En tout cas, les 200.000 individus annoncés par Ilia Ponomarev paraissent virtuels, car, compte tenu de la surface du terrain accordée au meeting, on devrait s’imaginer que les participants étaient disposés en pyramides humaines ou entassés les uns sur les autres en compote. Les calculs conduisent donc à des résultats maintes fois plus modérés : de 16.000 à 40.000 au grand plus.

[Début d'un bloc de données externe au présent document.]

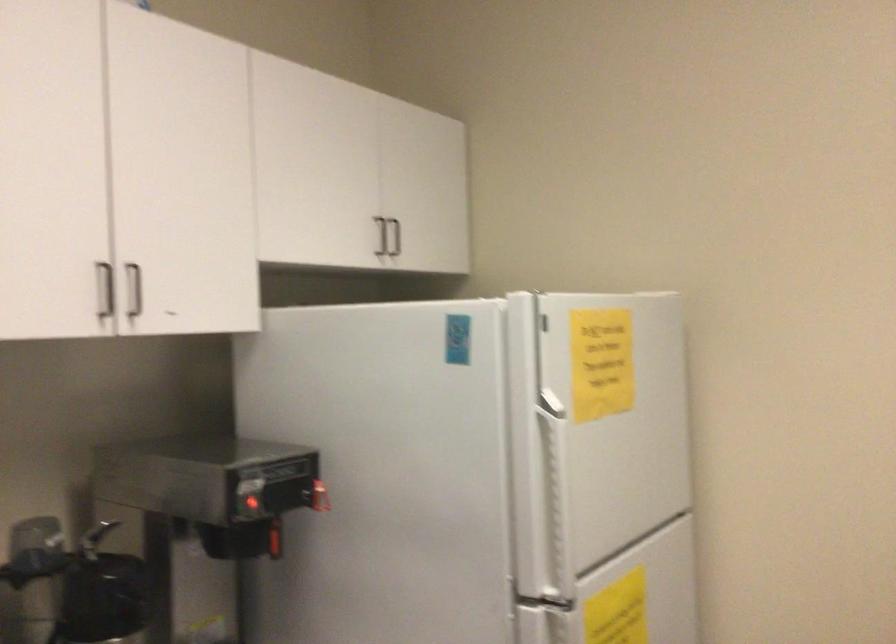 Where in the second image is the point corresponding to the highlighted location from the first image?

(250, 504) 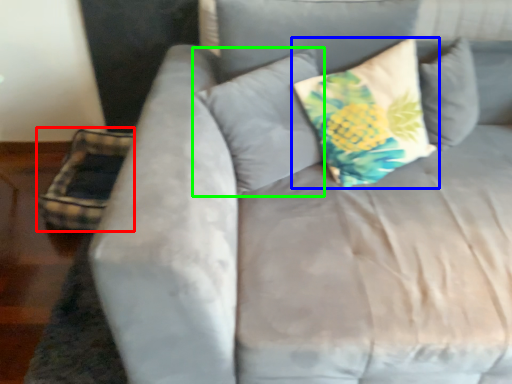 Question: Which is nearer to the pillow (highlighted by a red box)? pillow (highlighted by a blue box) or pillow (highlighted by a green box).

Choices:
 (A) pillow
 (B) pillow

Answer: (B) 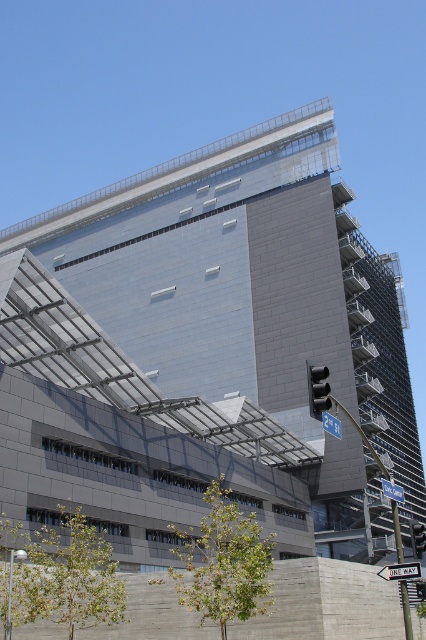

Quand on aime, on ne compte pas. Ce constat, dans le contexte abordé, concerne visiblement les leaders d’une opposition assez fantaisiste dans sa façon d’être, dans ses propos, dans ses hypertrophies cocasses. Messieurs Oudaltsov, Ponomarev, Navalny aiment vraiment leurs convictions et les gens qui sont partants pour les trimbaler dans les rues sous forme de slogans aliénés de par leur redondance et futilité générale. Pas de programme, pas de suggestions un tant soit peu applicables, rien que des singeries et des perrucheries du type Barre-toi Poutine. Pourquoi une telle obsession ? Est-ce de la sottise gratuite ? Une crise de nerf qui n’a que trop duré ? Ou alors, serait-ce une manie anarchiste bien probablement soutenue de l’extérieur ? Je pense en effet qu’on y trouve un peu de tout et c’est cela qui est intéressant. Ce qui branche, en fait, c’est l’inégalable particularité des mouvements de protestation russes et surtout moscovites auxquels nous assistons depuis décembre, une particularité que l’on soupçonne, non sans raison, nationale. Tâchons de nous pencher sur ses origines réelles.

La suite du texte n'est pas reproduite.